HAVRE — A Hill County jury deliberated for two hours Friday before finding a Missoula man guilty of deliberate homicide for the beating death of a homeless Navy veteran.

Anthony St. Dennis, 19, will be sentenced March 5 for the death of 56-year-old Forrest Salcido, whose body was found the morning of Dec. 6, 2007, near a footbridge in Missoula.

St. Dennis’ co-defendant, 21-year-old Dustin Strahan, also is charged with homicide and is scheduled to stand trial in March.

During closing arguments, Missoula County Attorney Fred Van Valkenburg told jurors that a recorded jailhouse phone conversation between St. Dennis and a friend was a clear indication of the defendant’s guilt.

“I mean, this is not a whodunnit,” Van Valkenburg said. “Anthony St. Dennis was involved in this whole thing. … It’s not like he’s sorry he got busted. He’s almost announcing it like an accomplishment.”

The audio recording was played to jurors Thursday over the objections of defense attorneys.

In the recording, St. Dennis tells a friend that he’s charged with deliberate homicide, but doesn’t “know what deliberate means but I know what homicide means. I killed the (expletive).”

He then goes on to say “I’m a murderer.”

Van Valkenburg also asked the jury to consider eyewitness testimony from Strahan, who appeared on the witness stand Wednesday and placed the blame squarely on St. Dennis. Strahan said St. Dennis stomped on Salcido’s head at least 10 times and perhaps as many as 20 times, raising his leg high before landing each blow.

But public defender Chris Daly dismissed the veracity of the “so-called jailhouse confession,” recorded just after St. Dennis’ arrest.

Daly described St.
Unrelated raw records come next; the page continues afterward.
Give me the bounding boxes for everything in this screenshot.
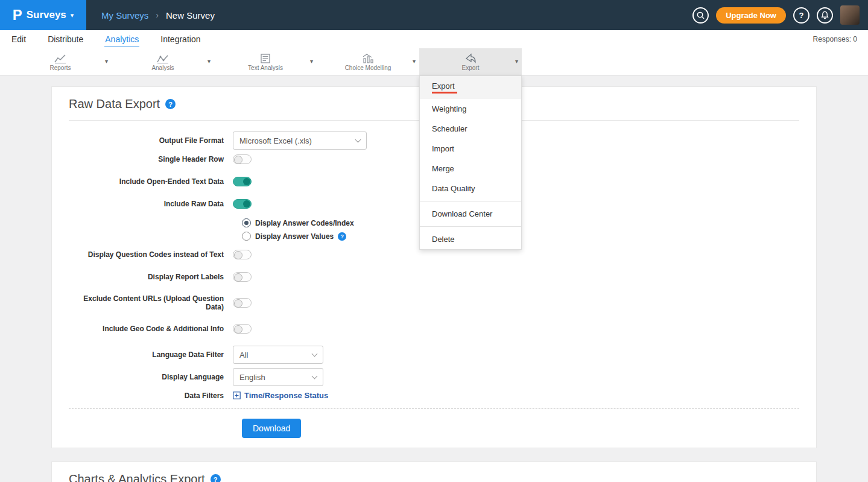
menu-item-delete[interactable]: Delete — [420, 229, 521, 249]
chevron-down-icon[interactable]: ▾ — [207, 58, 211, 65]
upgrade-now-button[interactable]: Upgrade Now — [716, 7, 786, 24]
language-filter-select[interactable]: All — [233, 346, 323, 364]
chevron-down-icon: ▾ — [71, 11, 74, 19]
field-label: Include Open-Ended Text Data — [69, 177, 233, 186]
toolbar-item-label: Analysis — [151, 65, 174, 71]
breadcrumb-separator-icon: › — [156, 10, 159, 20]
menu-item-label: Export — [432, 81, 455, 90]
notifications-bell-icon[interactable] — [817, 7, 833, 24]
download-button[interactable]: Download — [242, 419, 301, 438]
menu-item-download-center[interactable]: Download Center — [420, 204, 521, 224]
chevron-down-icon — [355, 136, 361, 142]
toolbar-item-text-analysis[interactable]: Text Analysis ▾ — [214, 48, 317, 75]
menu-item-weighting[interactable]: Weighting — [420, 99, 521, 119]
menu-divider — [420, 201, 521, 201]
chevron-down-icon[interactable]: ▾ — [515, 58, 518, 65]
display-language-select[interactable]: English — [233, 368, 323, 386]
top-bar: P Surveys ▾ My Surveys › New Survey Upgr… — [0, 0, 868, 30]
field-label: Display Report Labels — [69, 273, 233, 281]
menu-item-data-quality[interactable]: Data Quality — [420, 179, 521, 198]
toolbar-item-export[interactable]: Export ▾ — [419, 48, 522, 75]
tab-integration[interactable]: Integration — [160, 33, 201, 46]
toolbar-item-label: Export — [462, 65, 480, 71]
toolbar-item-analysis[interactable]: Analysis ▾ — [112, 48, 214, 75]
field-label: Display Language — [69, 373, 233, 381]
charts-analytics-export-card: Charts & Analytics Export ? — [51, 461, 817, 482]
chevron-down-icon[interactable]: ▾ — [413, 58, 416, 65]
breadcrumb: My Surveys › New Survey — [101, 10, 215, 21]
answer-codes-radio[interactable] — [242, 218, 251, 227]
chevron-down-icon — [312, 350, 318, 357]
product-name: Surveys — [27, 9, 66, 21]
analytics-toolbar: Reports ▾ Analysis ▾ Text Analysis ▾ Cho… — [0, 48, 868, 75]
tab-distribute[interactable]: Distribute — [47, 33, 84, 46]
brand-icon: P — [13, 7, 22, 24]
menu-item-merge[interactable]: Merge — [420, 159, 521, 179]
analysis-icon — [156, 52, 169, 64]
export-dropdown-menu: Export Weighting Scheduler Import Merge … — [419, 75, 522, 250]
chevron-down-icon — [312, 373, 318, 379]
page-title: Raw Data Export — [69, 97, 160, 111]
reports-icon — [54, 52, 67, 64]
text-analysis-icon — [259, 52, 271, 64]
link-label: Time/Response Status — [244, 391, 328, 400]
single-header-toggle[interactable] — [233, 154, 252, 164]
toolbar-item-label: Choice Modelling — [345, 65, 391, 71]
download-row: Download — [69, 409, 799, 448]
breadcrumb-my-surveys[interactable]: My Surveys — [101, 10, 148, 21]
choice-modelling-icon — [361, 52, 375, 64]
form-row-report-labels: Display Report Labels — [69, 272, 799, 282]
question-codes-toggle[interactable] — [233, 250, 252, 259]
geo-code-toggle[interactable] — [233, 324, 252, 334]
open-ended-toggle[interactable] — [233, 177, 252, 186]
app-logo[interactable]: P Surveys ▾ — [0, 0, 86, 30]
form-row-geo-code: Include Geo Code & Additional Info — [69, 324, 799, 334]
menu-divider — [420, 226, 521, 227]
field-label: Include Geo Code & Additional Info — [69, 325, 233, 333]
tab-edit[interactable]: Edit — [11, 33, 27, 46]
form-row-language-filter: Language Data Filter All — [69, 346, 799, 364]
help-icon[interactable]: ? — [793, 7, 809, 24]
section-title: Charts & Analytics Export — [69, 472, 205, 482]
select-value: English — [239, 373, 265, 382]
user-avatar[interactable] — [840, 5, 860, 25]
help-icon[interactable]: ? — [338, 232, 346, 241]
raw-data-toggle[interactable] — [233, 199, 252, 209]
answer-values-radio[interactable] — [242, 232, 251, 241]
toolbar-item-reports[interactable]: Reports ▾ — [9, 48, 112, 75]
field-label: Language Data Filter — [69, 350, 233, 359]
field-label: Display Question Codes instead of Text — [69, 250, 233, 259]
search-icon[interactable] — [692, 7, 709, 24]
form-row-question-codes: Display Question Codes instead of Text — [69, 250, 799, 259]
chevron-down-icon[interactable]: ▾ — [310, 58, 313, 65]
active-item-underline — [432, 92, 457, 94]
select-value: Microsoft Excel (.xls) — [239, 136, 312, 145]
toolbar-item-choice-modelling[interactable]: Choice Modelling ▾ — [317, 48, 419, 75]
export-icon — [464, 52, 477, 64]
plus-square-icon — [233, 392, 241, 399]
radio-label: Display Answer Values — [255, 232, 334, 241]
form-row-data-filters: Data Filters Time/Response Status — [69, 391, 799, 400]
field-label: Output File Format — [69, 136, 233, 145]
time-response-status-link[interactable]: Time/Response Status — [233, 391, 328, 400]
help-icon[interactable]: ? — [165, 99, 176, 109]
chevron-down-icon[interactable]: ▾ — [105, 58, 108, 65]
toolbar-item-label: Reports — [49, 65, 71, 71]
card-header: Charts & Analytics Export ? — [69, 462, 799, 482]
form-row-display-language: Display Language English — [69, 368, 799, 386]
exclude-urls-toggle[interactable] — [233, 298, 252, 308]
output-format-select[interactable]: Microsoft Excel (.xls) — [233, 132, 367, 150]
radio-label: Display Answer Codes/Index — [255, 219, 354, 227]
responses-count: Responses: 0 — [813, 35, 857, 43]
menu-item-export[interactable]: Export — [420, 76, 521, 99]
menu-item-import[interactable]: Import — [420, 139, 521, 159]
tab-analytics[interactable]: Analytics — [104, 33, 139, 46]
menu-item-scheduler[interactable]: Scheduler — [420, 119, 521, 139]
field-label: Include Raw Data — [69, 200, 233, 208]
help-icon[interactable]: ? — [211, 474, 221, 482]
field-label: Exclude Content URLs (Upload Question Da… — [69, 294, 233, 311]
select-value: All — [239, 350, 248, 360]
breadcrumb-current: New Survey — [166, 10, 215, 21]
report-labels-toggle[interactable] — [233, 272, 252, 282]
field-label: Data Filters — [69, 392, 233, 400]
Dennis as a “scared teen” who needed to act like a “macho guy.” The attorney called Strahan “opportunistic” and pointed to the testimony of one defense expert, a private pathologist who testified that several factors contributed to Salcido’s death, including hypothermia and alcohol intoxication.

The case was moved to Havre after defense lawyers argued successfully that media coverage of the homicide was inflammatory, making it impossible to choose an impartial jury in Missoula.